Kudla, 28, rounded out his career with the Buckeyes against Notre Dame in the 2006 Fiesta Bowl by sacking quarterback Brady Quinn three times in a 34-20 Ohio State victory.

Mike Kudla
Ron Schwane/US PresswireFormer Ohio State defensive end Mike Kudla celebrates after a 2005 victory over Michigan State.
The three sacks are still a Fiesta Bowl record, and his 9½ sacks his senior season tied A.J. Hawk for the team lead.

He wasn't drafted to the NFL and was signed as a free agent by the Pittsburgh Steelers, but hamstring issues kept Kudla from the field in the NFL and the injury ultimately forced him from the game.

In high school, Kudla led Medina (Ohio) Highland to its first playoff appearance in 2000 and a perfect regular season in 2001. In his final game with the Hornets, Kudla tore a hip flexor but still preserved a 21-20 playoff victory over Oak Harbor by blocking an extra point.

He currently lives in Columbus and was hired in March as the Director of Development for The Fisher College of Business at Ohio State. BuckeyeNation caught up with Kudla recently about his legacy, his new job at OSU and his thoughts on the 2012 Buckeyes.

BN: Do you ever look back on the hamstring and wonder, "What if?"

Kudla: No. Everything happens for a reason. At the end of the day, I reached my goal. I reached the pinnacle of my sport. That was the goal that I set out as a kid. I was there. I saw everything. I knew I could compete with the best. Unfortunately, my time was cut short. You accept that. You move forward. Living with regret is always looking back. I tend to be someone who is always looking forward.

BN: You were recently inducted into the Hall of Fame in the county where you grew up, and former Ohio State coach Jim Tressel came to your induction ceremony. What did it mean to have him there?

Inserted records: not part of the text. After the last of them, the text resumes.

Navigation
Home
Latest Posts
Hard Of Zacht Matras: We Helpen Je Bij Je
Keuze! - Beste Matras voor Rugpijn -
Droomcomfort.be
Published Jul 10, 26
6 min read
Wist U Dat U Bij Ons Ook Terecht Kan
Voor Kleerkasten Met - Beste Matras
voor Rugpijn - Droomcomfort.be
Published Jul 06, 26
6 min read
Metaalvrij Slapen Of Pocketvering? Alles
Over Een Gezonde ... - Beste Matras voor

Kudla: It meant a lot. I have a tremendous amount of respect for Coach Tressel. He's done a lot for me personally. He's a great mentor and a great friend. To have him there on such an important day for me meant everything. It's just one of those situations where you feel very lucky to have crossed paths with him and to learn the lessons he has to teach.

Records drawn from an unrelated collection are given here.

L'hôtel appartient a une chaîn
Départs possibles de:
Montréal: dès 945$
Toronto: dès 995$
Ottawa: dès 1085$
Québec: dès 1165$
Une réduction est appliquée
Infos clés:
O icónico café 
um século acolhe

BN: Living in Columbus, what's the buzz like with Urban Meyer set to take over as coach?

Kudla: It's tremendous. Like anything, with change comes a certain excitement. Everyone knows Urban's pedigree and they're excited to see how that transitions to Ohio State. It's one of those bittersweet changes. There's sadness to see Coach Tressel go, but they're optimistic to see what Coach Meyer will do.

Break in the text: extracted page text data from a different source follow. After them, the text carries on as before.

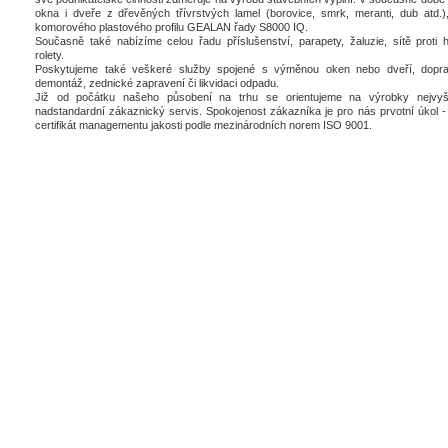
okna i dveře z dřevěných třívrstvých lamel (borovice, smrk, meranti, dub atd.),
komorového plastového profilu GEALAN řady S8000 IQ.
Současně také nabízíme celou řadu příslušenství, parapety, žaluzie, sítě proti 
rolety.
Poskytujeme také veškeré služby spojené s výměnou oken nebo dveří, dopra
demontáž, zednické zapravení či likvidaci odpadu.
Již od počátku našeho působení na trhu se orientujeme na výrobky nejvyšš
nadstandardní zákaznický servis. Spokojenost zákazníka je pro nás prvotní úkol - 
certifikát managementu jakosti podle mezinárodních norem ISO 9001.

BN: What do you think the Urban Meyer era will bring?

Kudla: That's a good question. The M.O. on Coach Meyer is that he likes explosive offense. We were so used to Coach Tressel with his "Tressel ball" and with ball control and game strategy. I think what you'll see out of Coach Meyer is more explosive plays. You're looking at a more dynamic offense, but with the same strength as Ohio State's silver bullet defense of [the] past.

BN: Has anyone from Ohio State reached out to you for help, be it for a football camp or otherwise?

Kudla: Yes. Every month, there's something going on. It would be a laundry list to tell you. The brotherhood that we stay connected in is such a tight fraternity. It's a very unique situation to have.

BN: What does the future hold?

Kudla: I love working with the university. I love being back here. It's my goal to be here and be around the program and be around the university. I want to do whatever I can to integrate myself with the great people at this place. I love to give back to the community and work with kids. I want to give back the knowledge I gained throughout all my years and shape children to help them reach their dreams and aspirations.